Article Text
Abstract
Objectives To evaluate the feasibility and safety of laparoscopically staging patients with previous incomplete staged gynaecological cancers
Methods Patients without presurgical evidence of metastatic disease were laparoscopically reassessed. The procedure involved para-aortic and pelvic lymph node dissection and omentectomy for ovarian, fallopian tube and endometrial carcinoma; exclusive pelvic lymph node dissection for cervical carcinoma, oophorectomy and omentectomy for borderline tumors.

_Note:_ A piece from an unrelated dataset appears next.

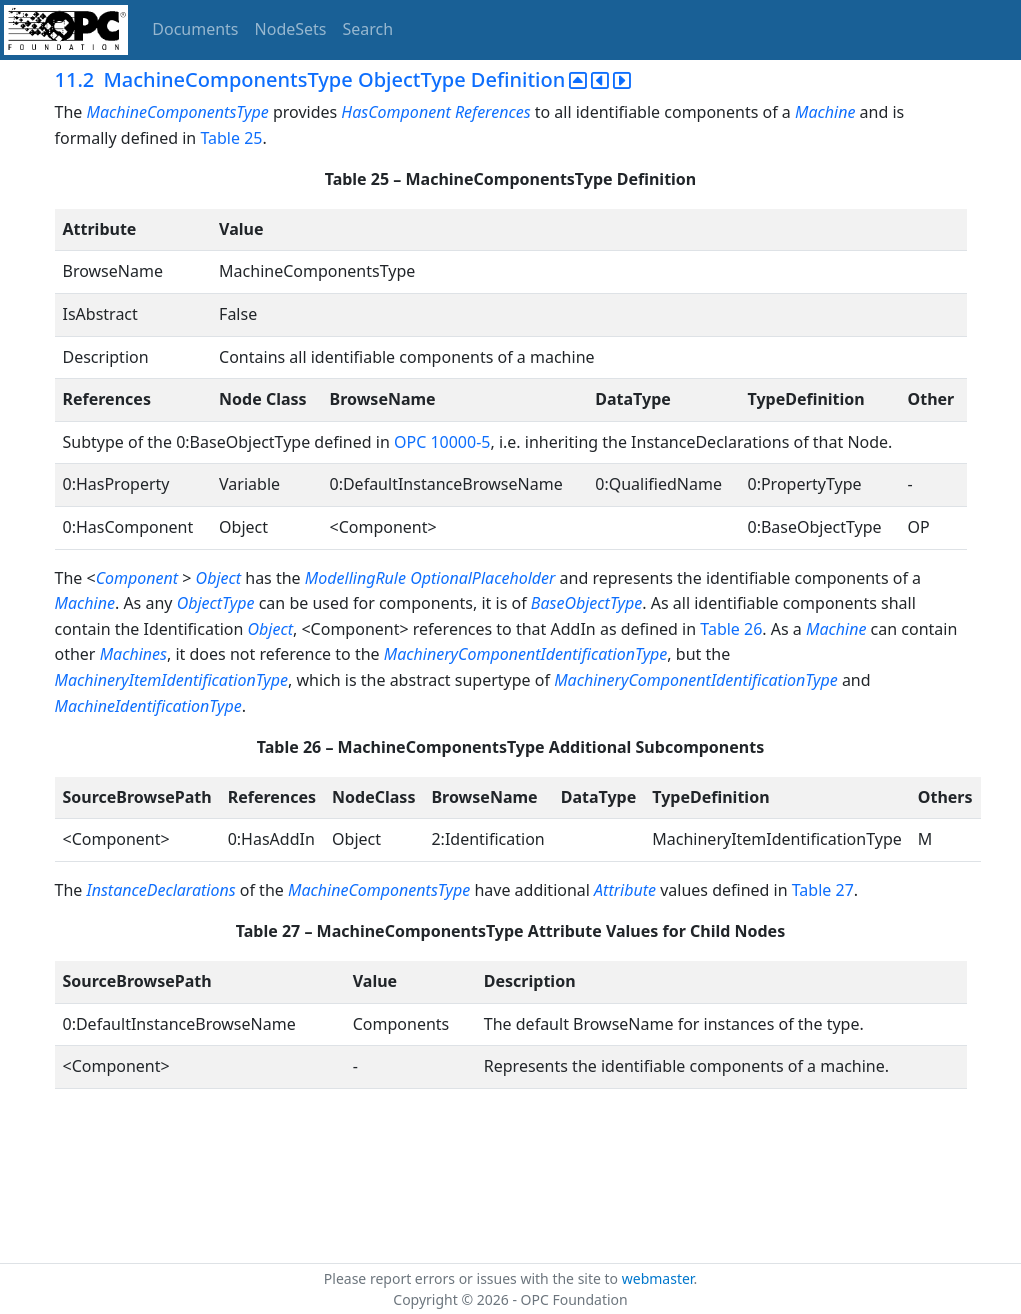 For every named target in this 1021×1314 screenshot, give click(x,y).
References (493, 112)
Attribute (625, 890)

Medical records were reviewed.
Results We performed 51 laparoscopic restaging surgeries: 14 ovarian cancer, 15 endometrial cancer, 17 borderline ovarian tumors, 4 cervical cancers and one fallopian tube carcinoma. Mean age was 48 years (16–70). In 39 patients the first surgery was performed by laparotomy. The mean body mass index was 28 (20–40). Operative room time was 203 min (70–390) and mean postoperative hospital stay was 2 days. We performed 32 pelvic lymphadenectomies (average 15 lymph nodes), 30 para-aortic lymphadenectomies (8 lymph nodes), 27 omentectomies and 17 hysterectomies. Average estimated blood lost was 85 cc. There was one laparo-conversion for adhesions, one bowel injury, one cardiorespiratory arrest at recovery room and 2 lymphatics cystics. Lymph nodes and omentum were negative for metastasis. There were no patients up staged, in 9 endometrial and 9 ovarian cancers the complete negative restaging allowed us to decide that adjuvant therapy was not necessary. Five patients received adjuvant radiotherapy and 5 chemotherapy
Conclusions Laparoscopy is a feasibility technical option to perform restaging of gynaecological malignancies. Decreasing hospital stay, postoperative pain, few blood lost and low morbidity. Laparotomy for adhesions and risk of visceral injury may be anticipated.